Stephen Hawking Building, Cambridge

Services engineer Fulcrum Consulting was engaged to help reduce the energy demands of the Stephen Hawking Building, an accommodation and conference block at Cambridge university. The solution was to use earth ducts to preheat incoming air in the winter and cool it in the summer to cut energy bills. As there wasn’t enough space for the necessary 100m of underground ductwork for effective heat transfer Fulcrum incorporated angled metal plates inside the tubes to create air turbulence, thereby improving the rate of heat transfer. Fulcrum says this solution is equivalent to 125kW worth of heating over a 24-hour period.

Dalby Forest visitor centre, North Yorkshire

The Dalby Forest visitor centre, built by Miller Construction, was designed to have as little impact on its immediate environment as possible. This includes using screw-in piles and a steel subframe that removed the need for concrete foundations, and also meant that the foundations could be removed and recycled at the end of the building’s life.

The larch cladding was local, the Forest Stewardship Council-certified timber was used for the glulam structural frame and the single-ply roofing membrane was made from recycled inner tubes. A biomass boiler fuelled by locally sourced woodchip provides heating, and solar panels and a wind turbine provide electricity and hot water.

Prospect headquarters, London

The facade of the London headquarters for Prospect, the union for professional workers, was central to the building’s energy performance. The solution was a punched window facade, rather than all glass, coupled with air permeability of less than 4m3/hr/m2 . This means that no perimeter heating is needed and the services installation is simplified. Services engineer Ryb Konsult opted for active chilled beams for cooling; hot water is provided by a solar array.

Adnams distribution centre, Suffolk

The Aukett Fitzroy Robinson-designed distribution centre for Adnams Brewery has been dubbed Britain’s greenest warehouse. The building in Suffolk is the UK’s first commercial project to use a lime and hemp composite as a walling material. The composite, which was produced as blocks, has good thermal insulation properties and locks in 50kg of carbon dioxide per square metre of wall, equivalent to 79 tonnes.

The building has a host of other green features, including the longest glulam beams used in the UK and 4,500m2 of green roof. This highly insulated, airtight envelope means beer brought into the warehouse stays cool without the need for mechanical cooling.

Heelis, Swindon

Heelis, the National Trust central office in Swindon, demonstrates that buildings with normal commercial constraints can be made significantly greener for little extra cost.

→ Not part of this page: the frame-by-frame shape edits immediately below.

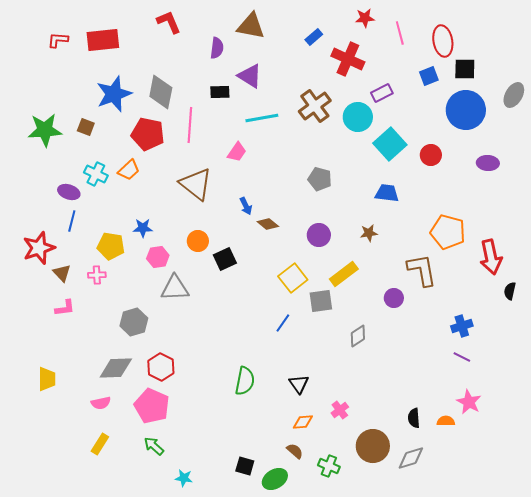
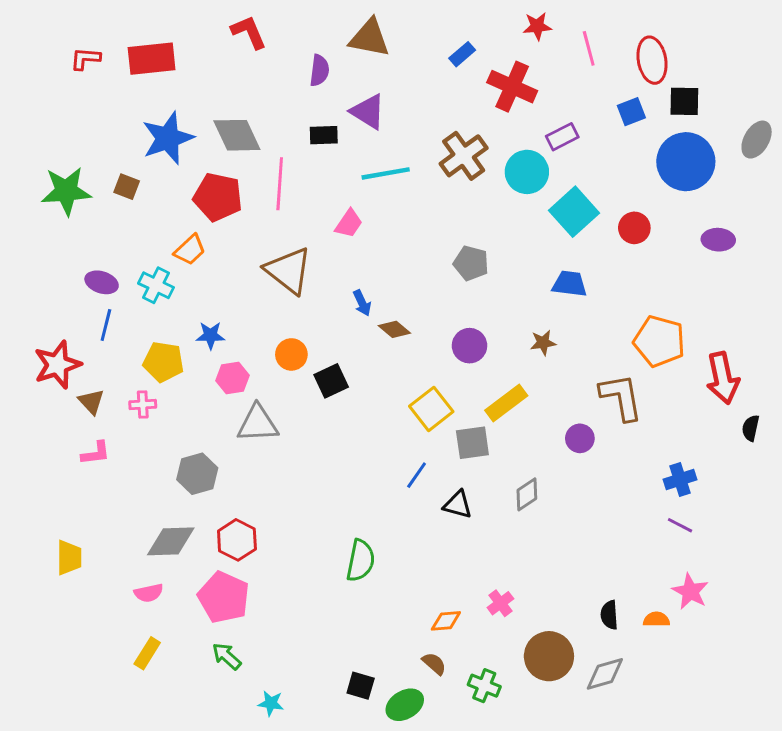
gray diamond: (161, 92) -> (237, 135), turned -36
cyan cross: (96, 174) -> (156, 285), moved
black triangle: (299, 384) -> (458, 505), moved, turned -40

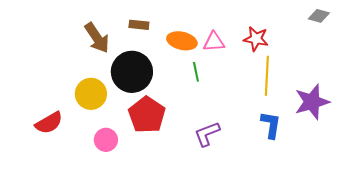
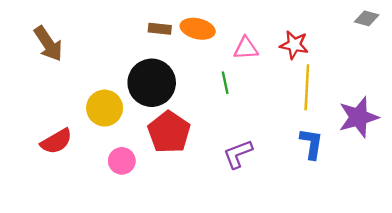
brown arrow: (97, 38) -> (48, 44), moved
orange ellipse: (182, 41) -> (198, 29), moved

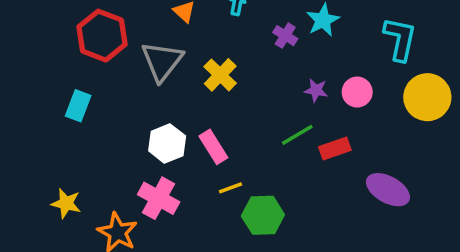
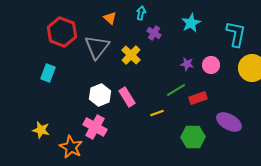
purple cross: (285, 36) -> (154, 33), moved
yellow line: (230, 188) -> (157, 113), moved
green hexagon: (263, 215) -> (193, 137), moved

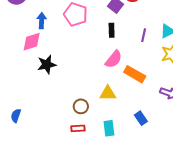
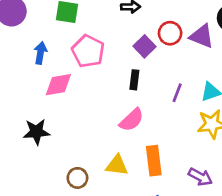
pink diamond: (32, 42) -> (58, 85), moved
black star: (47, 65) -> (36, 132), moved
orange rectangle: (135, 74) -> (154, 161), moved, turned 45

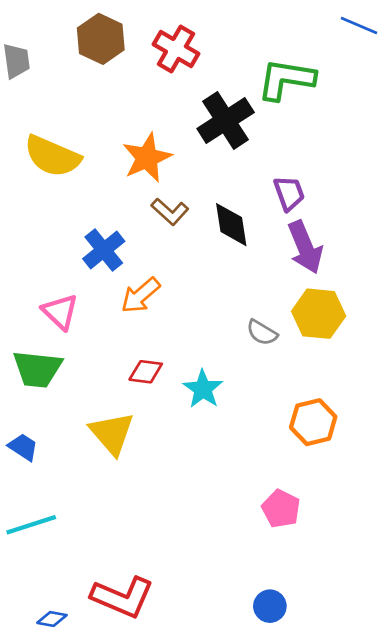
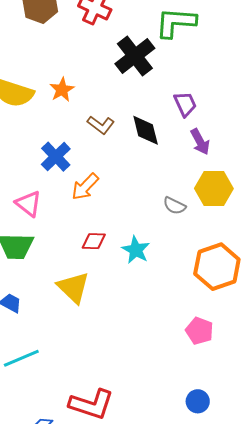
orange star: (147, 158) -> (62, 90), moved, size x0.7
purple arrow: (305, 247) -> (200, 142), size x0.7
orange hexagon: (313, 422) -> (217, 267), size x1.4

Designed by Fielden Clegg Bradley, the scheme had a limited budget, as it had to be built for the same cost as a standard building, yet it produces only 28kg of CO2 per square metre per year. This compares favourably to BRE’s energy-efficient office of the future benchmark of 32kg. This is partly down to the photovoltaic array that cuts the building’s energy consumption by 15%.

Other features include timber sourced from National Trust forests and undyed carpets sourced from Herdwick sheep, which helped a small producer stay in business.

Innovate Green Office, West Yorkshire

Developer Innovate’s Green Office near Leeds achieved the highest ever BREEAM rating of 87.6% – particularly impressive for a speculative development.

Environmental engineer King Shaw Associates was responsible for cutting CO2 emissions to 22 kg/m2/per year. This was achieved by maximising thermal mass by using externally insulated recycled concrete panels for the walls and TermoDeck floor and roof slabs.

CHP trigeneration provides heat, cooling and electricity and the building has been designed to need electric lighting for just 20% of the working year. Rainwater harvesting combined with low-flush toilets should eliminate the need for mains water for toilet flushing.